Here are some situations where repairing your dishwasher is the right choice:

  • Visible rust: If you start noticing rust on small surfaces, you can attempt to clean the rust yourself or contact an appliance professional for assistance. A professional can also help you assess the extent of the rust and any additional repairs needed.
  • Unusual loud noises: Don’t ignore banging or humming noises coming from your dishwasher. It could be a sign of your dishwasher’s motor failing or another part that needs replacing.
  • Unclean dishes after the wash cycle: If your dishes have stains or food residue after the wash cycle, you may have a blockage in your spraying arm, worn-out parts, or a burned-out heating element.
  • Drainage issues: If water isn't draining from the dishwasher, you can repair the faulty parts rather than replacing the whole appliance. This usually happens when the drain line is blocked or certain parts, like the drain solenoid or impeller, are worn out.
  • Extended wash cycles: If your appliance is taking too long to wash the dishes, it could be because of a defective thermostat. To replace this, you’ll need to disconnect your dishwasher and, depending on your model, turn it on its side to reach the thermostat.
  • The dishwasher does not fill with water: This issue could be due to a faulty valve or clogged filter.
  • A dishwasher is leaking: A leaking dishwasher may be a sign of using incompatible soap or one of several parts needing a replacement (like the door gaskets or spray arm).

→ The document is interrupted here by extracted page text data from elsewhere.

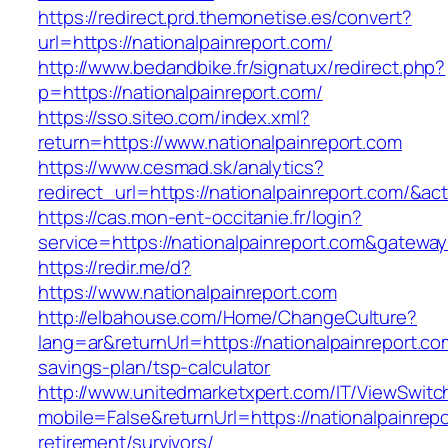
https://redirect.prd.themonetise.es/convert?
url=https://nationalpainreport.com/
http://www.bedandbike.fr/signatux/redirect.php?
p=https://nationalpainreport.com/
https://sso.siteo.com/index.xml?
return=https://www.nationalpainreport.com
https://www.cesmad.sk/analytics?
redirect_url=https://nationalpainreport.com/
https://cas.mon-ent-occitanie.fr/login?
service=https://nationalpainreport.com&gatewa
https://redir.me/d?
https://www.nationalpainreport.com
http://elbahouse.com/Home/ChangeCulture?
lang=ar&returnUrl=https://nationalpainreport.com
savings-plan/tsp-calculator
http://www.unitedmarketxpert.com/IT/ViewSwitc
mobile=False&returnUrl=https://nationalpainrepo
retirement/survivors/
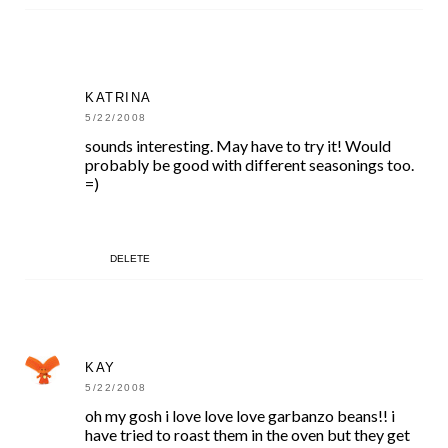
KATRINA
5/22/2008
sounds interesting. May have to try it! Would
probably be good with different seasonings too.
=)
DELETE
KAY
5/22/2008
oh my gosh i love love love garbanzo beans!! i
have tried to roast them in the oven but they get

When To Replace a Dishwasher

There are times when repairing a dishwasher is no longer practical, and replacing it becomes the better option. Here are some key indicators that it's time to invest in a new dishwasher:

  • Age and personal preferences: If your dishwasher is more than 10 years old, it may be time to get a new model. A new dishwasher may also make sense if you want specific features or styles your current one doesn’t have.
  • Unavailability of certain parts: Older models can be challenging to service if replacement parts are tough to find. Depending on your preference, it may be easier to simply purchase a newer model so you can more easily replace the parts when needed.
  • More energy and water usage: Some dishwashers naturally use more energy or water than others, even if they’re functioning properly. You can cut down on your usage by finding a newer, more energy- and water-efficient model.

Help Your Dishwasher Last Longer With Routine Maintenance

Now you know how long dishwashers last and how to keep them working as long as possible. Your dishwasher is just like any other household appliance and demands regular maintenance. With proper care, your dishwasher will work up to its maximum lifespan.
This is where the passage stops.